As we step into 2025, the business world finds itself grappling with new and far-reaching regulatory changes. These shifts, driven by the evolving demands of governance, security, and operational resilience, mark a critical moment for companies across the globe to reassess their compliance frameworks and risk management strategies. Among the most notable changes are the updated Corporate Governance Code in the UK and the enforcement of the EU’s Digital Operational Resilience Act (DORA), two developments that are set to reshape the way businesses navigate both domestic and international markets.
In the United Kingdom, the revised Corporate Governance Code became effective at the start of the year, marking a significant update to the governance landscape. This update is especially important for listed companies, as it introduces new disclosure requirements related to internal controls and risk management. These requirements aim to improve the transparency and effectiveness of corporate governance practices, ensuring that companies are better equipped to manage risks and maintain accountability to shareholders. The changes are designed to reflect the increasing complexity of global markets and the growing expectations for businesses to demonstrate not only financial success but also strong ethical standards and resilience in the face of uncertainty. With these new regulations, companies will need to adopt more rigorous internal controls and provide more detailed reports on their risk management frameworks, which could have a profound impact on their operational practices and strategic decisions.
Simultaneously, across the English Channel, the European Union has ushered in the Digital Operational Resilience Act (DORA), a regulation specifically aimed at enhancing the cybersecurity and operational resilience of financial entities. The enforcement of DORA is seen as a direct response to the increasing sophistication of cyber threats and the growing importance of digital infrastructure in the financial sector. The legislation mandates that financial institutions establish robust frameworks for ensuring their operations remain secure, resilient, and capable of withstanding any cyber threats or operational disruptions. It also stresses the need for continuous monitoring and reporting of risks related to technology systems and third-party providers. With this new law, the EU seeks to create a more secure and reliable financial ecosystem that can withstand the pressures of an increasingly digital and interconnected world. Financial institutions, in particular, will have to invest in strengthening their IT infrastructures and enhancing their cybersecurity protocols to comply with DORA’s stringent requirements.

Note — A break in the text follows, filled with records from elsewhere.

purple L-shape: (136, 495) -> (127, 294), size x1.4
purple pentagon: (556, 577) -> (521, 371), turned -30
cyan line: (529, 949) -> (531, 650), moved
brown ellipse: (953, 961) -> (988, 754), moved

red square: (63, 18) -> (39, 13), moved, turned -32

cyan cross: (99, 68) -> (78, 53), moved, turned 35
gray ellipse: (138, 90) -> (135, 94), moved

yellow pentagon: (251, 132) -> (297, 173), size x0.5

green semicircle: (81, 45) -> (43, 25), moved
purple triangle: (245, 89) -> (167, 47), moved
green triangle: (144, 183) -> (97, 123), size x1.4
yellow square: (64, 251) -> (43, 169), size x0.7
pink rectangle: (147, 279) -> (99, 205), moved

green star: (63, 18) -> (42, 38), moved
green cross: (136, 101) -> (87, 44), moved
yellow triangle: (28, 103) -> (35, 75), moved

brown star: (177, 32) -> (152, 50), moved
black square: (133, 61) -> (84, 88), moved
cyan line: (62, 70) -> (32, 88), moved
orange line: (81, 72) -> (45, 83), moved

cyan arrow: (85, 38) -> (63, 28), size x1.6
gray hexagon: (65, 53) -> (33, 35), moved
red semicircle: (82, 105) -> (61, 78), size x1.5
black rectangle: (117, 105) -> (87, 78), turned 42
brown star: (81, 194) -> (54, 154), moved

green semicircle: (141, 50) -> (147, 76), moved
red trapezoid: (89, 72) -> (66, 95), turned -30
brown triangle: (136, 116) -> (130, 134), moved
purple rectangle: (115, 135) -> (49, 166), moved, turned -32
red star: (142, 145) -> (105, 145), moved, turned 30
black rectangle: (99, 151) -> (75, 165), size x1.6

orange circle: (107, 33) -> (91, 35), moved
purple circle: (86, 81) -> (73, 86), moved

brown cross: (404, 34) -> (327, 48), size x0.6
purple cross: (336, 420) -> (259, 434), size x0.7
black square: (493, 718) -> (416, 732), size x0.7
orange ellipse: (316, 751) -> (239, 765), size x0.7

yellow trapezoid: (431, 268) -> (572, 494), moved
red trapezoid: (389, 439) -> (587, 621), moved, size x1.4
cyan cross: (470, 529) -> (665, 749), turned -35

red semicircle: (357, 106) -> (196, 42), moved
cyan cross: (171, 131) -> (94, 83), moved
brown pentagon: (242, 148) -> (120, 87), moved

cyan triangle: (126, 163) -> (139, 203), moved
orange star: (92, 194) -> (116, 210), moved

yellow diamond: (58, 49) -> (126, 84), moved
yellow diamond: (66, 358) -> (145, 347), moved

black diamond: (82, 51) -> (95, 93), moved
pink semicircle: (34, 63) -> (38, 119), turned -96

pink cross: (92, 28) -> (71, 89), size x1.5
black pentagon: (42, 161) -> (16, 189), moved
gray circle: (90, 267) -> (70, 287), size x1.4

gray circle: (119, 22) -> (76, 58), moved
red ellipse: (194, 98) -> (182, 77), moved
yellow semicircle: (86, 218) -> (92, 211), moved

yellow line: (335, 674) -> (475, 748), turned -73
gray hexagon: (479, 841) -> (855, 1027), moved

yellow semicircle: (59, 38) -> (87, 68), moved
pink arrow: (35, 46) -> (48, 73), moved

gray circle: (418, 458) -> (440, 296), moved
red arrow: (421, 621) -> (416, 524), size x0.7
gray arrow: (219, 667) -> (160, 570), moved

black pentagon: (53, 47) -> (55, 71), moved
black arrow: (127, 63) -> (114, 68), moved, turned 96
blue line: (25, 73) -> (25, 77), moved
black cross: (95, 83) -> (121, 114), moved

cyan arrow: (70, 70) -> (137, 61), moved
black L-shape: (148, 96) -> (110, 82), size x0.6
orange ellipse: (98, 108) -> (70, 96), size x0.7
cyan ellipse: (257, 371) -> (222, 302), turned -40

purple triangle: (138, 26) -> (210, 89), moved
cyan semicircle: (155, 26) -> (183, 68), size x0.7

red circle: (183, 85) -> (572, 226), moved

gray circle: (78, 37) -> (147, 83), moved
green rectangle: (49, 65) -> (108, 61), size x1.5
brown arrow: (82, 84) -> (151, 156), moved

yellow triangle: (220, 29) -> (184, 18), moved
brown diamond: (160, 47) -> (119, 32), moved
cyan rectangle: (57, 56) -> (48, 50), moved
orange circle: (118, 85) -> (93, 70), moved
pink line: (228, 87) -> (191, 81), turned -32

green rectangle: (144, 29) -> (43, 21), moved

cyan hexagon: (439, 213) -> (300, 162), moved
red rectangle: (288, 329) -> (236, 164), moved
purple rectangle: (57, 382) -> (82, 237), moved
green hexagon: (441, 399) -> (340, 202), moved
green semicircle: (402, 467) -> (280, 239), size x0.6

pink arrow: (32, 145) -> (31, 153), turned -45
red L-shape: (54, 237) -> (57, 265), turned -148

The ripple effects of these regulatory changes are expected to be felt worldwide, as they prompt businesses to revisit their compliance strategies, adapt to new governance standards, and reinforce their digital resilience. As companies navigate these new frameworks, they will face both challenges and opportunities. While compliance will require time, effort, and resources, the long-term benefits include enhanced operational security, better risk management practices, and a more transparent and accountable corporate culture. These regulatory shifts are a clear signal that businesses must evolve to stay ahead in a rapidly changing global landscape.